The second movement is a "Tango." When Slava conducted my Latin American Symphonette in 1990, he told me he especially liked the second movement, a Tango, because he is "a tango expert." (Slava pronounces the word in the proper Latin way, "TAHN-go.") It begins with an upward sweep, and a formal tango rhythm. There is a sequence of varied and contrasting tango evocations; early on, after a strident Argentine-style episode, with its pronounced rhythm, there is a change to a languorous episode for four solo violins, in the old Mitteleuropa cafe style. The movement alternates between the languorous rhythmic "tango" character.

As centerpiece I've written a "Dirge," which opens with string harmonics evoking bells, followed by a solo for double bass. The bell-evocation recurs, and then all the basses take up the theme introduced by the solo bass. A measured "air," a slow cortege with a long lyrical line, proceeds against a "walking bass." This material grows in intensity and then dies away, followed by a contrapuntal passage, still elegiac but resolutely moving on.
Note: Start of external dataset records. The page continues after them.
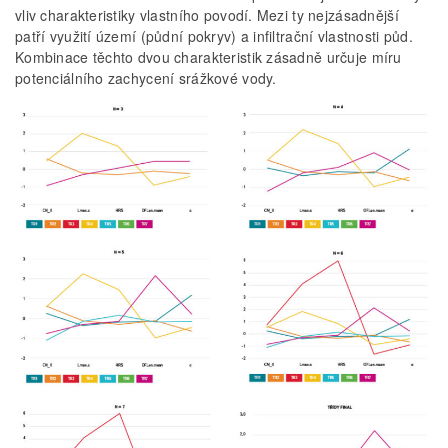
vliv charakteristiky vlastního povodí. Mezi ty nejzásadnější
patří využití území (půdní pokryv) a infiltrační vlastnosti půd.
Kombinace těchto dvou charakteristik zásadně určuje míru
potenciálního zachycení srážkové vody.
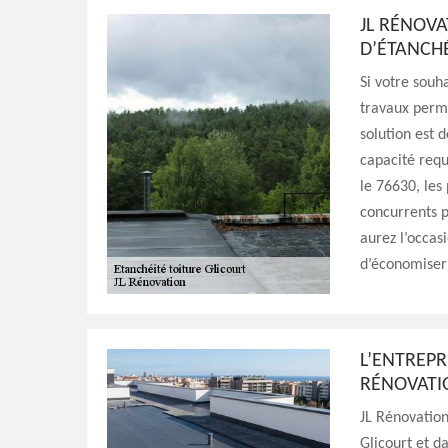
JL RÉNOVA
D’ÉTANCHÉ
Si votre souha
travaux perme
solution est 
capacité requ
le 76630, les
concurrents po
aurez l’occas
d’économiser 
L’ENTREPR
RÉNOVATIO
JL Rénovation
Glicourt et d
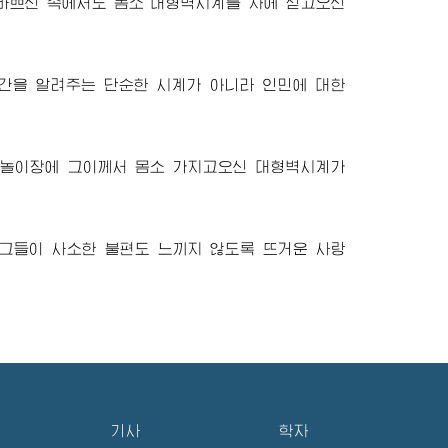
 바쁘신 속에서도 몸소 대형벽시계를 차에 싣고오신
시간을 알려주는 단순한 시계가 아니라 인민에 대한
물놀이장에 그이께서 몸소 가지고오신 대형벽시계가
 그들이 사소한 불편도 느끼지 않도록 뜨거운 사랑
기사
학자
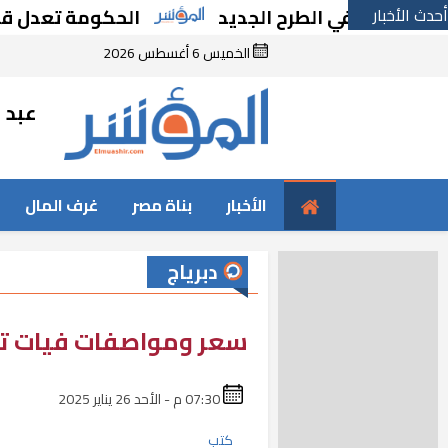
أحدث الأخبار
ط في الطرح الجديد
الحكومة تعدل قانون التص
الخميس 6 أغسطس 2026
عبد ا
الأخبار
بناة مصر
غرف المال
دبرياج
سعر ومواصفات فيات تيبو 
07:30 م - الأحد 26 يناير 2025
كتب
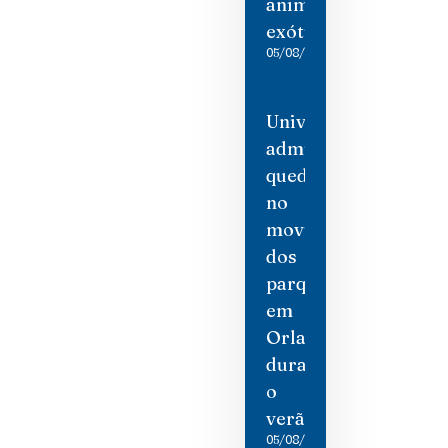
animais
exóticos
05/08/2026
Universal
admite
queda
no
movimento
dos
parques
em
Orlando
durante
o
verão
05/08/2026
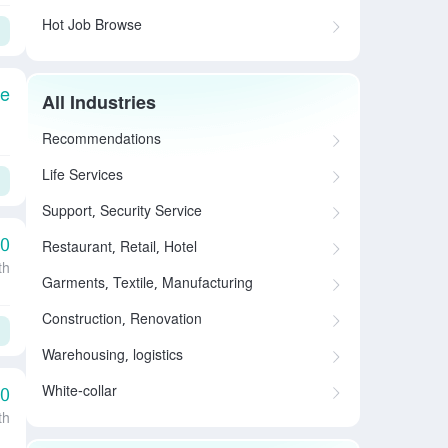
Hot Job Browse
le
All Industries
Recommendations
Life Services
Support, Security Service
00
Restaurant, Retail, Hotel
th
Garments, Textile, Manufacturing
Construction, Renovation
Warehousing, logistics
White-collar
00
th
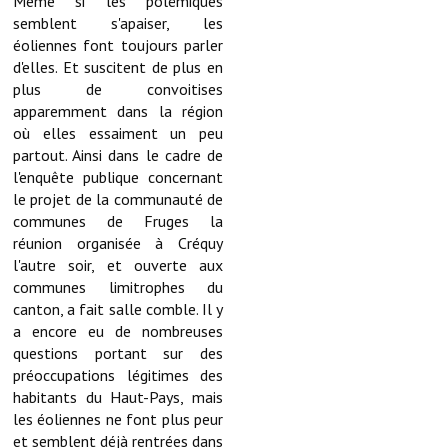
Même si les polémiques
semblent s'apaiser, les
Démarches administratives
éoliennes font toujours parler
d'elles. Et suscitent de plus en
Projets et travaux en cours
plus de convoitises
apparemment dans la région
Fêtes et manifestations
où elles essaiment un peu
partout. Ainsi dans le cadre de
Numéros d'urgence
l'enquête publique concernant
le projet de la communauté de
Terrains et maisons à vendre
communes de Fruges la
réunion organisée à Créquy
VOTRE MAIRIE
l'autre soir, et ouverte aux
communes limitrophes du
Elus et agents
canton, a fait salle comble. Il y
a encore eu de nombreuses
L'équipe municipale
questions portant sur des
préoccupations légitimes des
Le personnel municipal
habitants du Haut-Pays, mais
les éoliennes ne font plus peur
Les moyens financiers
et semblent déjà rentrées dans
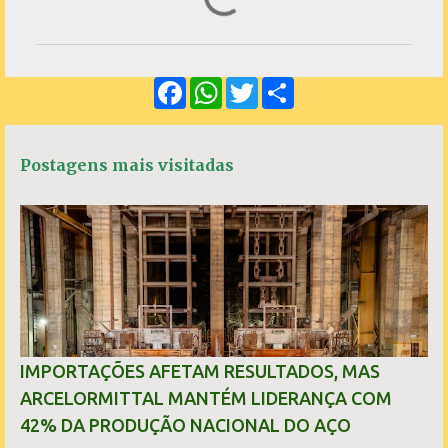
o
m
e
F
W
T
S
n
a
h
w
h
c
a
i
a
t
e
t
t
r
á
b
s
t
e
Postagens mais visitadas
o
A
e
r
o
p
r
k
p
i
o
s
IMPORTAÇÕES AFETAM RESULTADOS, MAS
ARCELORMITTAL MANTÉM LIDERANÇA COM
42% DA PRODUÇÃO NACIONAL DO AÇO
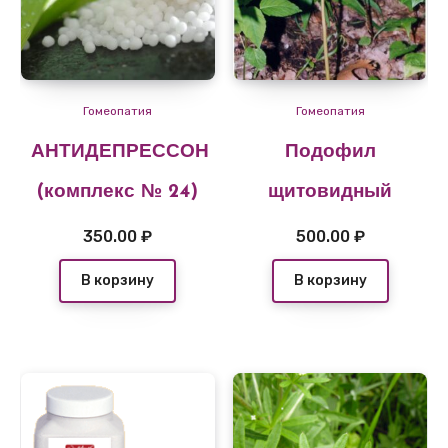
Гомеопатия
Гомеопатия
АНТИДЕПРЕССОН
Подофил
(комплекс № 24)
щитовидный
350.00
₽
500.00
₽
В корзину
В корзину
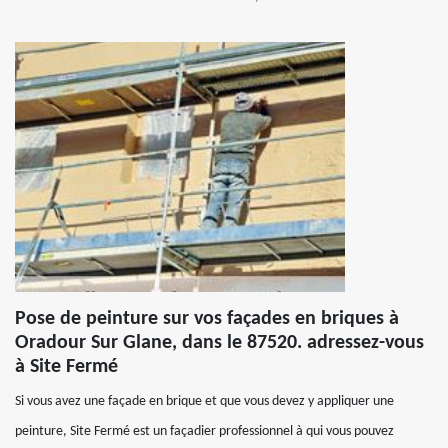
Pose de peinture sur vos façades en briques à
Oradour Sur Glane, dans le 87520. adressez-vous
à Site Fermé
Si vous avez une façade en brique et que vous devez y appliquer une
peinture, Site Fermé est un façadier professionnel à qui vous pouvez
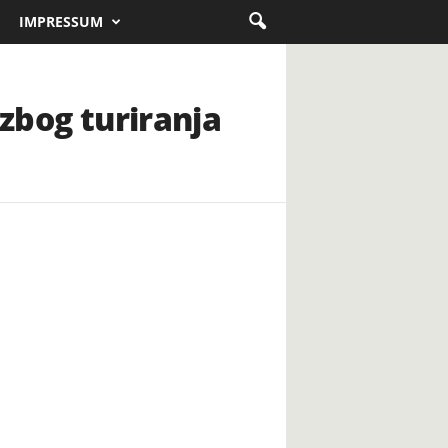
IMPRESSUM
 zbog turiranja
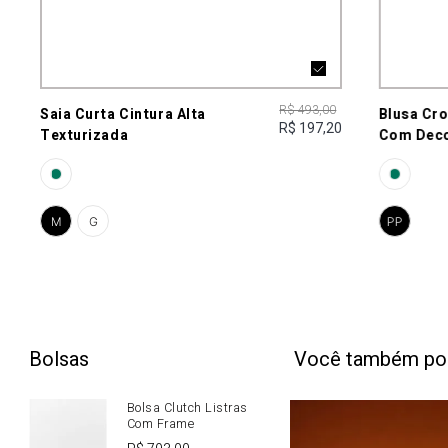
R$ 493,00
Saia Curta Cintura Alta
Blusa Cr
R$ 197,20
Texturizada
Com Deco
M
G
PP
Bolsas
Você também po
Bolsa Clutch Listras
Com Frame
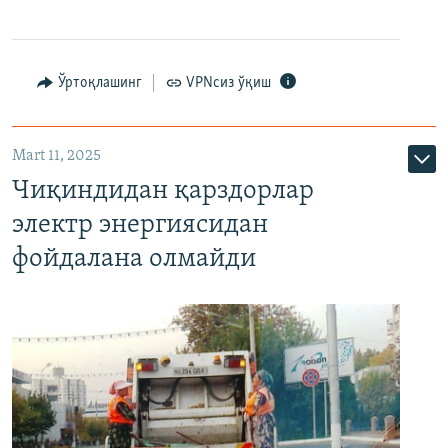
Ўртоқлашинг
VPNсиз ўқиш
Mart 11, 2025
Чиқиндидан қарздорлар
электр энергиясидан
фойдалана олмайди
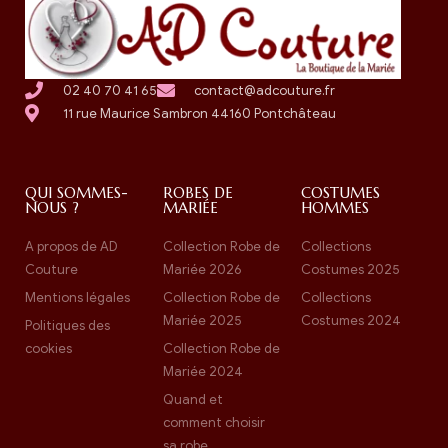
02 40 70 41 65
contact@adcouture.fr
11 rue Maurice Sambron 44160 Pontchâteau
QUI SOMMES-
ROBES DE
COSTUMES
NOUS ?
MARIÉE
HOMMES
A propos de AD
Collection Robe de
Collections
Couture
Mariée 2026
Costumes 2025
Mentions légales
Collection Robe de
Collections
Mariée 2025
Costumes 2024
Politiques des
cookies
Collection Robe de
Mariée 2024
Quand et
comment choisir
sa robe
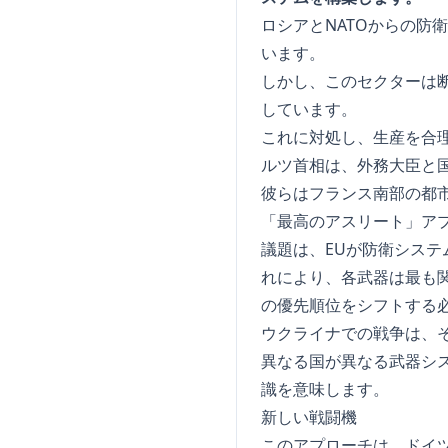
ロシアとNATOからの
います。
しかし、このセクターは
しています。
これに対処し、生産を合
ルツ首相は、外務大臣と
彼らはフランス南部の都
「最高のアスリート」ア
議題は、EUが防衛シス
れにより、各武器は最も
の優先順位をシフトする
ウクライナでの戦争は、
異なる国が異なる武器シ
識を意味します。
新しい戦闘機
このアプローチは、ドイ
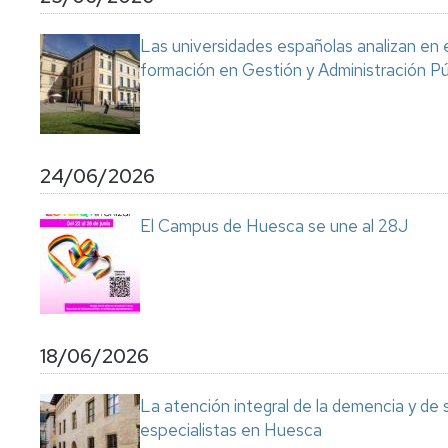
Servicio
de
Las universidades españolas analizan en 
Mantenimiento
formación en Gestión y Administración Pú
Conserjería
y
correo
interno
Unizar
24/06/2026
Otros
El Campus de Huesca se une al 28J
servicios
en
el
Campus
18/06/2026
La atención integral de la demencia y de
especialistas en Huesca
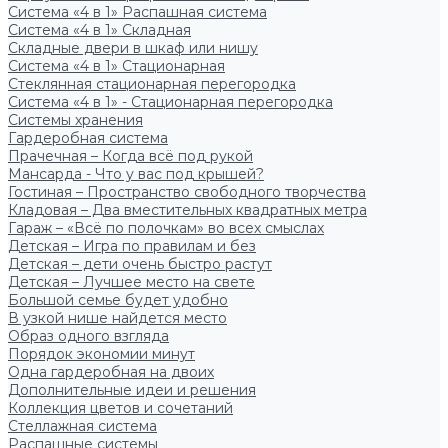
Система «4 в 1» Распашная система
Система «4 в 1» Складная
Складные двери в шкаф или нишу
Система «4 в 1» Стационарная
Стеклянная стационарная перегородка
Система «4 в 1» - Стационарная перегородка
Системы хранения
Гардеробная система
Прачечная – Когда всё под рукой
Мансарда - Что у вас под крышей?
Гостиная – Пространство свободного творчества
Кладовая – Два вместительных квадратных метра
Гараж – «Всё по полочкам» во всех смыслах
Детская – Игра по правилам и без
Детская – дети очень быстро растут
Детская – Лучшее место на свете
Большой семье будет удобно
В узкой нише найдется место
Образ одного взгляда
Порядок экономии минут
Одна гардеробная на двоих
Дополнительные идеи и решения
Коллекция цветов и сочетаний
Стеллажная система
Распашные системы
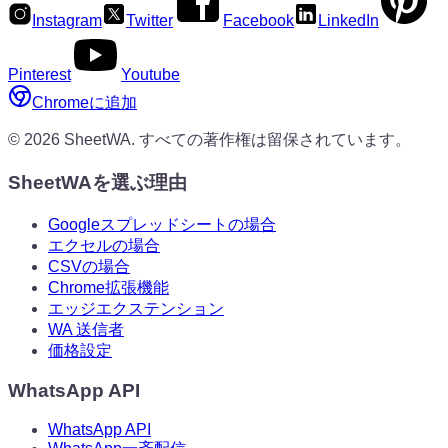
Instagram
Twitter
Facebook
LinkedIn
Pinterest
Youtube
Chromeに追加
©
2026
SheetWA.
すべての著作権は留保されています。
SheetWAを選ぶ理由
Googleスプレッドシートの場合
エクセルの場合
CSVの場合
Chrome拡張機能
エッジエクステンション
WA 送信者
価格設定
WhatsApp API
WhatsApp API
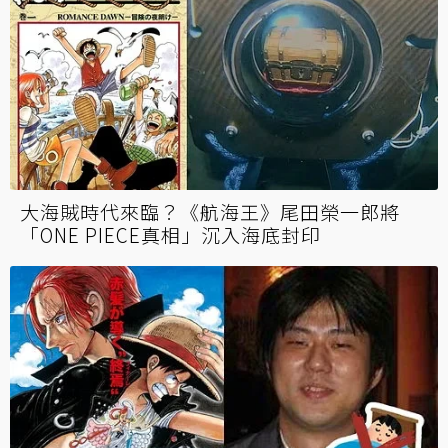
大海賊時代來臨？《航海王》尾田榮一郎將
「ONE PIECE真相」沉入海底封印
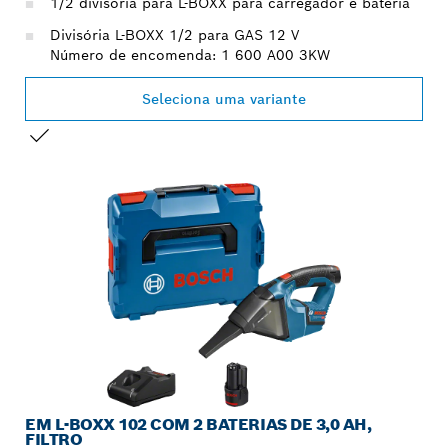
1/2 divisória para L-BOXX para carregador e bateria
Divisória L-BOXX 1/2 para GAS 12 V
Número de encomenda: 1 600 A00 3KW
Seleciona uma variante
A TUA SELEÇÃO
EM L-BOXX 102 COM 2 BATERIAS DE 3,0 AH,
FILTRO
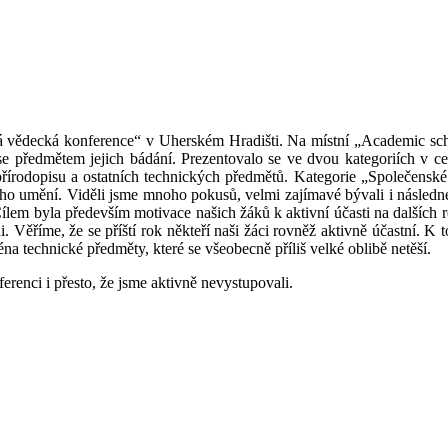
ká vědecká konference“ v Uherském Hradišti. Na místní „Academic scho
ly se předmětem jejich bádání. Prezentovalo se ve dvou kategoriích v c
přírodopisu a ostatních technických předmětů. Kategorie „Společensk
ho umění. Viděli jsme mnoho pokusů, velmi zajímavé bývali i následné 
lem byla především motivace našich žáků k aktivní účasti na dalších ro
. Věříme, že se příští rok někteří naši žáci rovněž aktivně účastní. K t
a technické předměty, které se všeobecně příliš velké oblibě netěší.
renci i přesto, že jsme aktivně nevystupovali.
This procession is interrupted by little chorales, as if from afar, from another time and place. The final passages present a transformed version of the traditional Dies Irae.

The "Ballad" that follows is lyrical and romantic and song-like — a love note.

"Strum" is the self-descriptive title of the final movement, a perpetual motion. Here the pizzicati are played not with each note cleanly plucked, but in a strumming way, rapidly across the strings. It starts very fast, with tremolo effects and lots of contrast, and takes off as a virtuoso and jubilant piece. Following a fugato played pianissimo at high speed, the piece accelerates to the end with a loud pizzicato snap.